Adam Lasnik (user link) says:

The concerns are legitimate and we're taking them

Hey there,

I work on Google’s Search Quality team, and so of course I (and probably tons of others) have been following all the conversations on this topic.

Lots of good points have been made on all sides. Having one-on-one conversations with Webmasters on all issues is, pretty obviously, not scalable. But on the flip side, Webmasters understandably often have legitimate and compelling concerns that warrant information, attention, and solutions.

The bottom line is that Webmasters should check out our Webmaster Central at http://www.google.com/webmasters.

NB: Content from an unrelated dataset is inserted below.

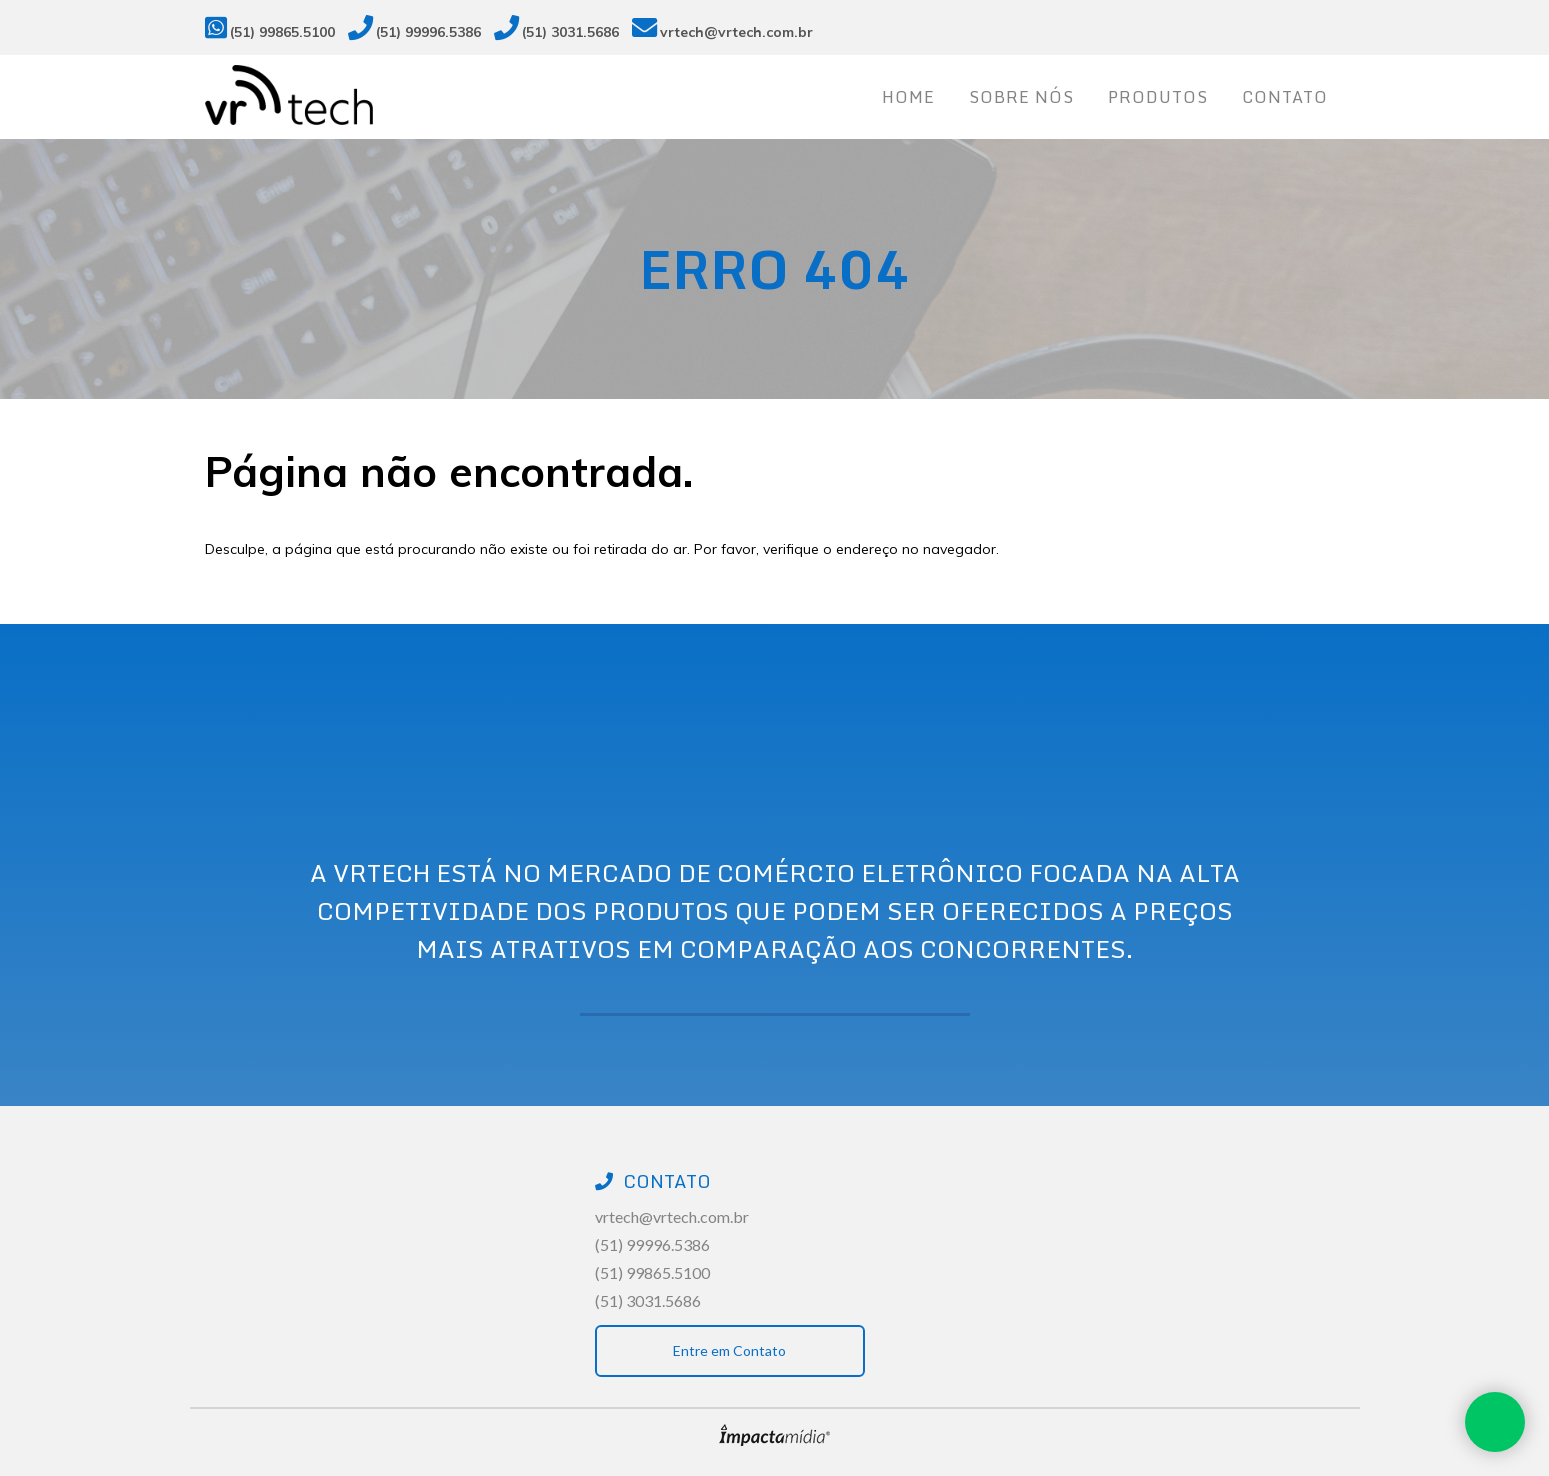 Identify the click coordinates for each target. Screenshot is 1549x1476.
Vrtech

Extensive help docs in 18 languages, a blog just about Webmaster issues (and we just started a German version today, more languages to come) which includes comments, and an active forum.

Of equal interest, we’ve been pretty rapidly introducing new tools as part of our commitment to Webmasters, including:
– an interactive robots.txt checker
– crawl diagnostics
– detailed backlinks and anchor text info
– PageRank details
and a lot more.

Our team that is dedicated to Webmaster concerns is growing, and it’s international in scope.

I’m proud that we’re becoming more transparent. We’ll still keep some things close to our chest to stave off blatant manipulation of search results or other user-unfriendly behavior and so on. But we’ll be continuing to share more and more info with Webmasters and other Google users over time.